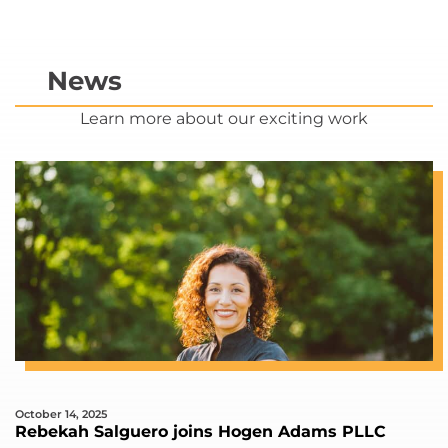
News
Learn more about our exciting work
October 14, 2025
Rebekah Salguero joins Hogen Adams PLLC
_ _ _ _ _
• **ASSIGNMENT**
Please copy nothing but the lines from the one that holds "Learn more about our exciting work" through the last line of the material above, exactly as written.

• **EXPECTED ANSWER**
Learn more about our exciting work
October 14, 2025
Rebekah Salguero joins Hogen Adams PLLC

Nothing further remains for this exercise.